Makary also indicated that FDA would clarify policies for FDA investigators to refuse travel accommodations from regulated industry and reduce the length of foreign inspections to conduct more of them.
Reduction in force results in ‘an incredible loss of institutional knowledge’
These proposals have caused consternation at the agency, which is grappling with widespread workforce reductions – including the abrupt departure of Michael Rogers, the agency’s top official for overseeing drug and food safety inspections, after working his way up the ranks at FDA for 34 years.
In a LinkedIn comment he said earlier this month that it was his decision to retire, “and it was the best decision for me and my family at this time.” However, media reports suggest Rogers was “miserable” after HHS Secretary Robert F Kennedy Jr ordered cuts to the office.
His departure is “red alert concerning news” and “will further demoralize the inspectorate,” Susan Mayne, former director of FDA’s Center for Food Safety and Applied Nutrition, said in a LinkedIn post.
Rogers is far from the only employee – or leader – to leave FDA since the start of the year.
More than 3,500 FDA employees are estimated to have retired or been laid off as part of a sweeping reduction in force since the year began. Other high-profile departures include Jim Jones, former deputy commissioner for the human foods program, who also left abruptly in February – citing frustration with dozens of his staff being fired.
“This is an incredible loss of institutional knowledge,” said Lennarz.
Can AI help FDA do more with less?
Plans to shift more inspections to states also comes after FDA indicated last spring that it would “de facto cut by 30% the funds it gives state partners for food safety inspections.”
FDA leadership at the time explained that for the past five years FDA had redirected to states for food safety initiatives about $119 million annually, which is about $36 million more than the $83 million allocated in the agency’s yearly budgets. The funds came from “excess, unspent dollars,” that would “start shrinking” if FDA’s budget did not increase. The lack of those funds would result in a “very real reduction” in states’ capacities, the agency warned at the time.
The current FDA administration routinely touts its intention to do more with less – and one way it says it could do that is by leaning more heavily on AI.

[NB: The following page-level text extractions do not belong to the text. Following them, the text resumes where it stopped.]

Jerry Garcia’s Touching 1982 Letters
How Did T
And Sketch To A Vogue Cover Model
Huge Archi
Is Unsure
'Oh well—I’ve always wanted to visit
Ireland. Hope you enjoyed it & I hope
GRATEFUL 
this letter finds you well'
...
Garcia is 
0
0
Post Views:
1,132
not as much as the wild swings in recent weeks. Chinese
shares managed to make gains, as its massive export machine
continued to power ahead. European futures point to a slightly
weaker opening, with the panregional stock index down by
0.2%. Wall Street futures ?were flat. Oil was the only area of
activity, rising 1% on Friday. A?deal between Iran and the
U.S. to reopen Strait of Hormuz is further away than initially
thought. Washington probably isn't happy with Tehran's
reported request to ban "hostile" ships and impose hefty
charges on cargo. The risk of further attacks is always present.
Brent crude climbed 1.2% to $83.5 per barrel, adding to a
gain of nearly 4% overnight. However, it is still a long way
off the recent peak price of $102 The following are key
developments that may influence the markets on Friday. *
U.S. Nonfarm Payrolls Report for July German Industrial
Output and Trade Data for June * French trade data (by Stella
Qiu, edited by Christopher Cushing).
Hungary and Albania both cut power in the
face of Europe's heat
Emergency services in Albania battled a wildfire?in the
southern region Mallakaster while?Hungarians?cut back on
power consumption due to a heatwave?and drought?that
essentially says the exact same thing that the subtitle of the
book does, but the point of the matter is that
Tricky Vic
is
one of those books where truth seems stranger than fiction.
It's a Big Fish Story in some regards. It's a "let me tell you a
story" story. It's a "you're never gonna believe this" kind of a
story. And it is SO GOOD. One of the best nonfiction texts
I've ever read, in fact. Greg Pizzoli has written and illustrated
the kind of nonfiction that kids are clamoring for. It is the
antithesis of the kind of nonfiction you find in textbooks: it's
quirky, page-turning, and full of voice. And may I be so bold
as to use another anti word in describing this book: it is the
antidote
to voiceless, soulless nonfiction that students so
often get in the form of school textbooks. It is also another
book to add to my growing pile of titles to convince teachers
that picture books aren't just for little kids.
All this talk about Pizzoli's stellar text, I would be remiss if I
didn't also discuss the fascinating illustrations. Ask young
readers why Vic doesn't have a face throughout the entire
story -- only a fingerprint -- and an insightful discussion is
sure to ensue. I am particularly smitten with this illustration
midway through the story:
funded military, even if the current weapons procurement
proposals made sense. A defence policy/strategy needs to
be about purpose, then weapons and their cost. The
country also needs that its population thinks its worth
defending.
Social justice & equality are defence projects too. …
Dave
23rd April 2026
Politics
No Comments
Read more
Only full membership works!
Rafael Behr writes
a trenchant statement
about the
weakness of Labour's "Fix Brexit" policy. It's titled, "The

Earlier this month, Makary revealed the agency’s intentions “to scale use of artificial intelligence internally across all FDA centers by June 30.”
He acknowledged this is an “aggressive timeline to scale the use of artificial intelligence,” but said he was “blown away by the success” of the agency’s AI-assisted scientific review pilot, including the reduction of “non-productive busywork that has consumed much of the review process.”

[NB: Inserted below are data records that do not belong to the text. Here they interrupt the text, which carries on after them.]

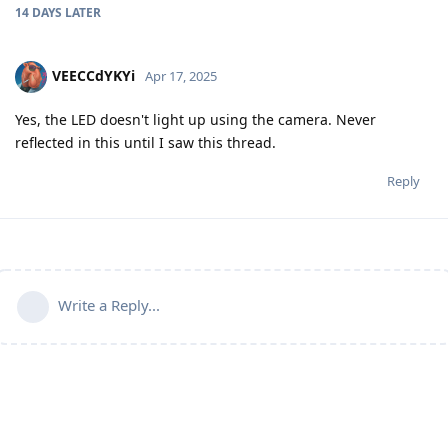
14 DAYS
LATER
VEECCdYKYi
Apr 17, 2025
Yes, the LED doesn't light up using the camera. Never
reflected in this until I saw this thread.
Reply
Write a Reply...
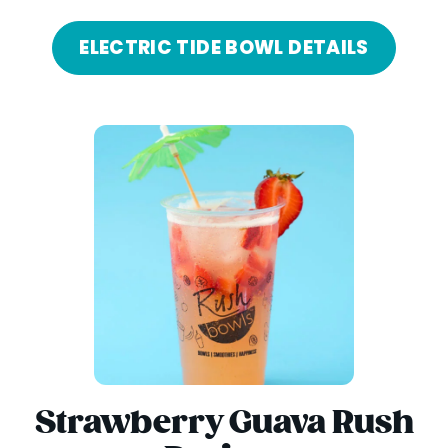
ELECTRIC TIDE BOWL DETAILS
Strawberry Guava Rush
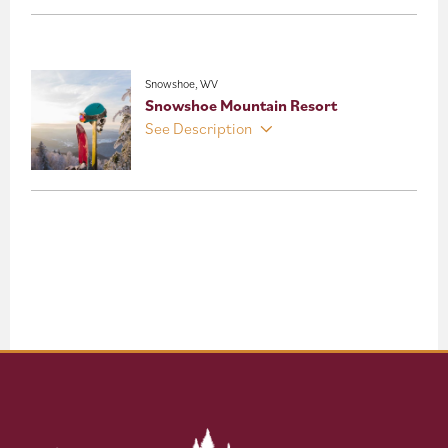
Snowshoe, WV
Snowshoe Mountain Resort
See Description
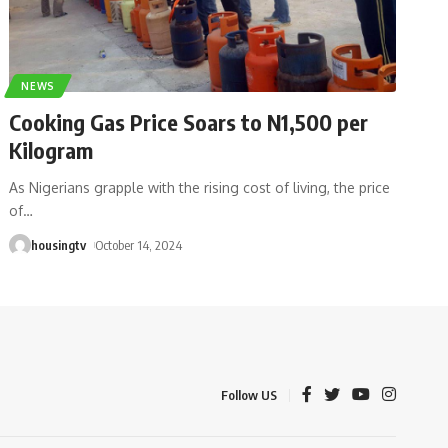
NEWS
Cooking Gas Price Soars to N1,500 per
Kilogram
As Nigerians grapple with the rising cost of living, the price
of
…
housingtv
October 14, 2024
Follow US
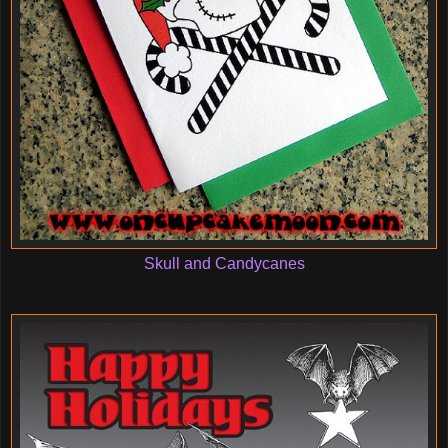
Skull and Candycanes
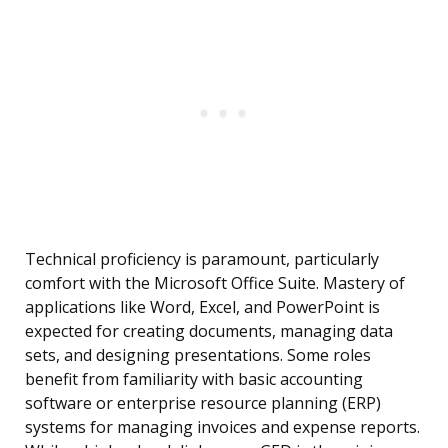
Technical proficiency is paramount, particularly
comfort with the Microsoft Office Suite. Mastery of
applications like Word, Excel, and PowerPoint is
expected for creating documents, managing data
sets, and designing presentations. Some roles
benefit from familiarity with basic accounting
software or enterprise resource planning (ERP)
systems for managing invoices and expense reports.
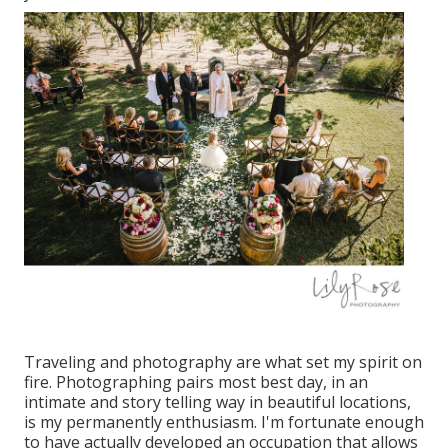
Traveling and photography are what set my spirit on
fire. Photographing pairs most best day, in an
intimate and story telling way in beautiful locations,
is my permanently enthusiasm. I'm fortunate enough
to have actually developed an occupation that allows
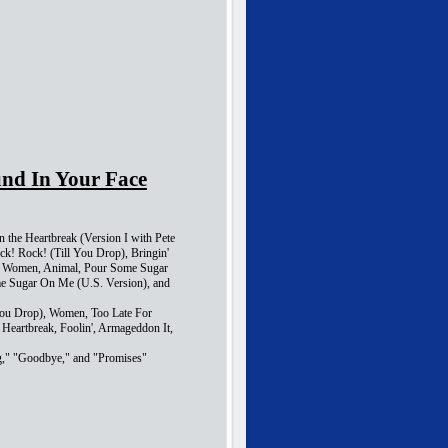
und In Your Face
n the Heartbreak (Version I with Pete
ck! Rock! (Till You Drop), Bringin'
e, Women, Animal, Pour Some Sugar
me Sugar On Me (U.S. Version), and
 You Drop), Women, Too Late For
 Heartbreak, Foolin', Armageddon It,
ng," "Goodbye," and "Promises"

Lennarz reports that his clients have not seen a slowdown in reviews or approvals despite the reduction in forces, suggesting that even though integrating AI is still “very, very early stage,” it “seems so far so good.”
FDA’s poor track record of food safety inspections hindered by staff shortages
While disruptive, the changes come after FDA received sharp criticism from the Government Accountability Office and legislators in January for missing mandatory food safety inspections.
GAO reported FDA failed to meet domestic and international food safety inspection targets mandated by the Food Safety Modernization Act since 2018.
While the US food supply is “generally considered safe,” and “FDA conducted thousands of routine surveillance food safety inspections of domestic and foreign food facilities” between 2018 and 2023, the agency failed to routinely inspect all high-risk facilities as frequently as mandated by FSMA, according to a GAO investigation and report published Jan. 8.
At the time, FDA attributed the drop off in part to a “stubbornly insufficient workforce despite FDA’s efforts to hire and train new inspectors.”